### Problem
Only the lines with "Estado" in the entries below belong in the answer; please copy them.

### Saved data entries
Start of Block
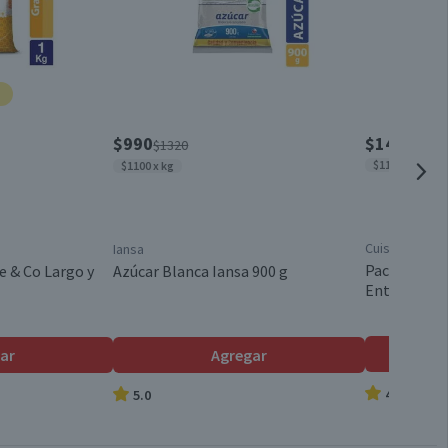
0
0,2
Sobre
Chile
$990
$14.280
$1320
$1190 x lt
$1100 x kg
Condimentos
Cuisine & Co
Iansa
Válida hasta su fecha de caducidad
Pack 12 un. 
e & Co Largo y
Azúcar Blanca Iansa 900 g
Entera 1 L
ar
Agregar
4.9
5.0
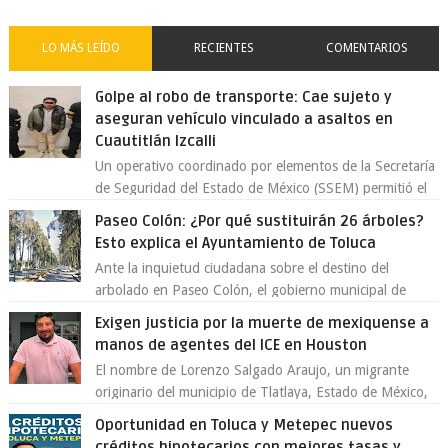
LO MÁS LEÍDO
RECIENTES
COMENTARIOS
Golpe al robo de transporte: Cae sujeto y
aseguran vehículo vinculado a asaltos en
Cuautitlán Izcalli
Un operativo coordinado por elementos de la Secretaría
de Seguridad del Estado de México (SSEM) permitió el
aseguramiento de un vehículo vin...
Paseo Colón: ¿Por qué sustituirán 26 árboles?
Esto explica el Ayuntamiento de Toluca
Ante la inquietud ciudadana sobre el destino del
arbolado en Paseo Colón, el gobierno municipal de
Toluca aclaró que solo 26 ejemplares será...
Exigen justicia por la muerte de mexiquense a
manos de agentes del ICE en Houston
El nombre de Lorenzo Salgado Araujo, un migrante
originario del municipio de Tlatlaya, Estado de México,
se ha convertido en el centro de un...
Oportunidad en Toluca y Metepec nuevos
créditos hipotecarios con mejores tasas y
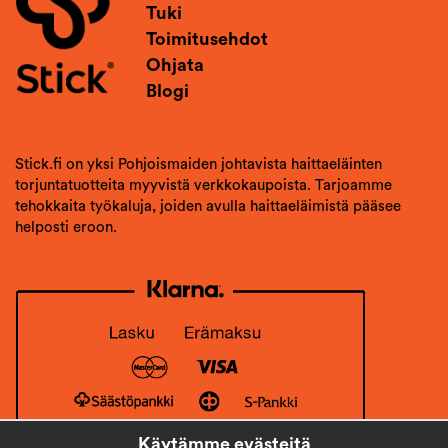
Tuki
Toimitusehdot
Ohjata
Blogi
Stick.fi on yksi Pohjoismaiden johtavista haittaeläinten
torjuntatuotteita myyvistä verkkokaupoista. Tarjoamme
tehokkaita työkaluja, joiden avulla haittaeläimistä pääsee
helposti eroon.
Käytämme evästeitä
End of Block
### Response box
de Seguridad del Estado de México (SSEM) permitió el
originario del municipio de Tlatlaya, Estado de México,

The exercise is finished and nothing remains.